ACTION ITEM: Reproduce exactly, and only, the lines running from the start of the entries below to the line containing "Listen to Story".

RECORDS FOR PROCESSING:
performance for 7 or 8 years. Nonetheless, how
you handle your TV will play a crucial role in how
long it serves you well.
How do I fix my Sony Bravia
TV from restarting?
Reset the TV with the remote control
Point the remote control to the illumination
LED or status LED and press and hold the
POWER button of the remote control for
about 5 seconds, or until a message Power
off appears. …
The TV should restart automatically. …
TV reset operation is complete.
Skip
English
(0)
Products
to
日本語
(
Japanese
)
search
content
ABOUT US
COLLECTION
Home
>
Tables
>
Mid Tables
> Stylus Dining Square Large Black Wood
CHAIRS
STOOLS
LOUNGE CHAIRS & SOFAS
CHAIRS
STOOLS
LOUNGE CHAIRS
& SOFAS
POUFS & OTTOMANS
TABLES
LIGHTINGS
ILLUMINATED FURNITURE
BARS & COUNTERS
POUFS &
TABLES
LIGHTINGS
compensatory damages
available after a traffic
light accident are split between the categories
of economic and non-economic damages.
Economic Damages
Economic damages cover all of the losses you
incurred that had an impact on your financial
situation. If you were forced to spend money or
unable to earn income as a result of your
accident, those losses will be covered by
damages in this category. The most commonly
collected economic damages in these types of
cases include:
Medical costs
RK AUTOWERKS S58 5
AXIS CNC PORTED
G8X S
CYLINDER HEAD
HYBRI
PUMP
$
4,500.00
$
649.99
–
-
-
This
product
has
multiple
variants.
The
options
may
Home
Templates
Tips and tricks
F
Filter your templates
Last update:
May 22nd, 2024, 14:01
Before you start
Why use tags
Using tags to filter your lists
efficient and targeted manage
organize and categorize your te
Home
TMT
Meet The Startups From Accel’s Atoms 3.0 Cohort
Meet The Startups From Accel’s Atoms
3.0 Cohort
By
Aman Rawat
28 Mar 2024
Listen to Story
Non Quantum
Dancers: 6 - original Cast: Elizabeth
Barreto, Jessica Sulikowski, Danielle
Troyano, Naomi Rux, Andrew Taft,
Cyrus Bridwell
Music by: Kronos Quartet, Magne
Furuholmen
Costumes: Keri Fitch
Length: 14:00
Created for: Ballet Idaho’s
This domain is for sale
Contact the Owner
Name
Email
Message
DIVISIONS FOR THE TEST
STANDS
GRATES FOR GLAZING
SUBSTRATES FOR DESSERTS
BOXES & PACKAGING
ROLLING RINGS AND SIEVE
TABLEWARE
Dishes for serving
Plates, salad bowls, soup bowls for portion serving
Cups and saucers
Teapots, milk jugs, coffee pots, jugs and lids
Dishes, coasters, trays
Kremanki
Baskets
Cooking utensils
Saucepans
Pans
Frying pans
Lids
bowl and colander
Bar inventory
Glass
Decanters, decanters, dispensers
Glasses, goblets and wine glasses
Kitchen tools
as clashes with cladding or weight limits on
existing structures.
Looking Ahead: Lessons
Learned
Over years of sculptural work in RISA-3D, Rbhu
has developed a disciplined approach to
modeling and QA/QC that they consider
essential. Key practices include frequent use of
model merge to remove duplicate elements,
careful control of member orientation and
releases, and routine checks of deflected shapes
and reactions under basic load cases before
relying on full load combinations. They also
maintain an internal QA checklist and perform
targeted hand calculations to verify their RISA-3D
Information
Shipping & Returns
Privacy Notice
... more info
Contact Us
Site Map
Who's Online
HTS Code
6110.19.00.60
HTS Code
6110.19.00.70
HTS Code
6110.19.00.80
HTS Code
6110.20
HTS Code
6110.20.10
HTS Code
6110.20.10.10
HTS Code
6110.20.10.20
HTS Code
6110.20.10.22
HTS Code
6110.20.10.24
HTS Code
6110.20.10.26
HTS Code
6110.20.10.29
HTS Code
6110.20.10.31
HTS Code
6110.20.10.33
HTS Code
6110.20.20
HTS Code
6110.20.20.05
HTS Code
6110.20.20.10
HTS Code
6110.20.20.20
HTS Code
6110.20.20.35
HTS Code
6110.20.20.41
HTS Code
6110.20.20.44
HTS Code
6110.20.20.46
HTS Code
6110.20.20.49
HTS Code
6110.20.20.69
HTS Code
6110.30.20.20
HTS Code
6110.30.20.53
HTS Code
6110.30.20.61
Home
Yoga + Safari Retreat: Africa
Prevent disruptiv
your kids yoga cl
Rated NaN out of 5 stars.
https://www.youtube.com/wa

SOLUTION TO THE PROBLEM:
performance for 7 or 8 years. Nonetheless, how
you handle your TV will play a crucial role in how
long it serves you well.
How do I fix my Sony Bravia
TV from restarting?
Reset the TV with the remote control
Point the remote control to the illumination
LED or status LED and press and hold the
POWER button of the remote control for
about 5 seconds, or until a message Power
off appears. …
The TV should restart automatically. …
TV reset operation is complete.
Skip
English
(0)
Products
to
日本語
(
Japanese
)
search
content
ABOUT US
COLLECTION
Home
>
Tables
>
Mid Tables
> Stylus Dining Square Large Black Wood
CHAIRS
STOOLS
LOUNGE CHAIRS & SOFAS
CHAIRS
STOOLS
LOUNGE CHAIRS
& SOFAS
POUFS & OTTOMANS
TABLES
LIGHTINGS
ILLUMINATED FURNITURE
BARS & COUNTERS
POUFS &
TABLES
LIGHTINGS
compensatory damages
available after a traffic
light accident are split between the categories
of economic and non-economic damages.
Economic Damages
Economic damages cover all of the losses you
incurred that had an impact on your financial
situation. If you were forced to spend money or
unable to earn income as a result of your
accident, those losses will be covered by
damages in this category. The most commonly
collected economic damages in these types of
cases include:
Medical costs
RK AUTOWERKS S58 5
AXIS CNC PORTED
G8X S
CYLINDER HEAD
HYBRI
PUMP
$
4,500.00
$
649.99
–
-
-
This
product
has
multiple
variants.
The
options
may
Home
Templates
Tips and tricks
F
Filter your templates
Last update:
May 22nd, 2024, 14:01
Before you start
Why use tags
Using tags to filter your lists
efficient and targeted manage
organize and categorize your te
Home
TMT
Meet The Startups From Accel’s Atoms 3.0 Cohort
Meet The Startups From Accel’s Atoms
3.0 Cohort
By
Aman Rawat
28 Mar 2024
Listen to Story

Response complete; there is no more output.